• Task to carry out: Below are the entries; state how many of their lines contain the string "Delta", and nothing more.

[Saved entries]
════════════════

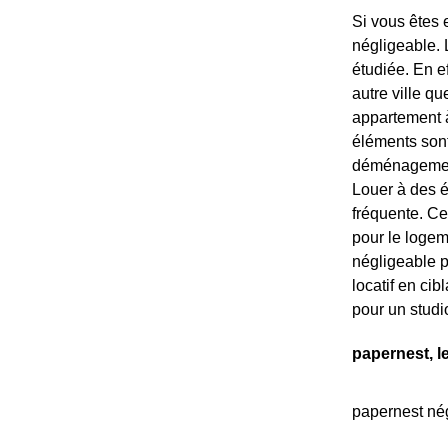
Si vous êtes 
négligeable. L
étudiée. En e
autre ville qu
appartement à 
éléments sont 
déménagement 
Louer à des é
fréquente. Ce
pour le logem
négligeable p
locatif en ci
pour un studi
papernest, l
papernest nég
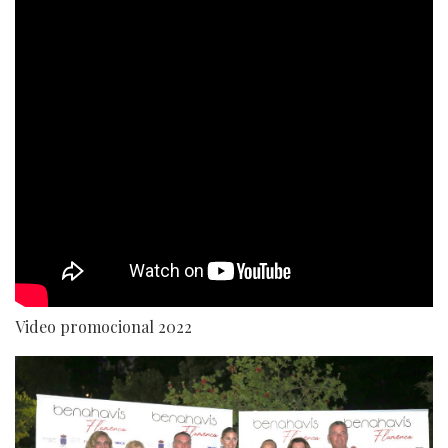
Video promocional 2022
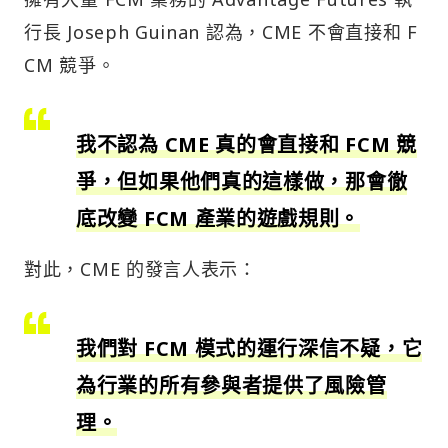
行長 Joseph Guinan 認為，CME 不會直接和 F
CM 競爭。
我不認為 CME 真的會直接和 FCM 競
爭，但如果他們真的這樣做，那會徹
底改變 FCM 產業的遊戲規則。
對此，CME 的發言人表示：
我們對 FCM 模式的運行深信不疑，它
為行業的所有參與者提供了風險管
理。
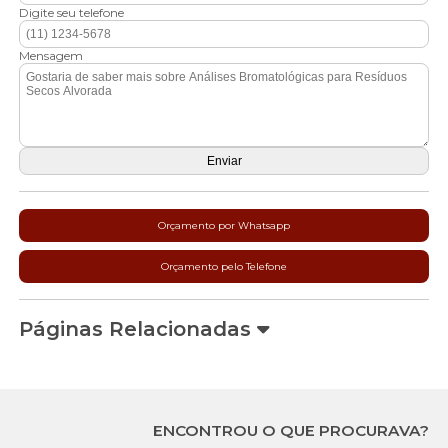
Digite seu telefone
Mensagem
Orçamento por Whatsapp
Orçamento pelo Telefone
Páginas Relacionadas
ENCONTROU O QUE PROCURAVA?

════════════════

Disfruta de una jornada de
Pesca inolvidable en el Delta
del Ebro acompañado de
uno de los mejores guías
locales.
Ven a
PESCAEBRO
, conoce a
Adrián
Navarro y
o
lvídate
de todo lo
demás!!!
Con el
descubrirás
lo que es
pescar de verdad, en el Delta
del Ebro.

════════════════

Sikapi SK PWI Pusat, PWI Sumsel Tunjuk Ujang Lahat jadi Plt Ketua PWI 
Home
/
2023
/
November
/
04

════════════════

• Task response: 2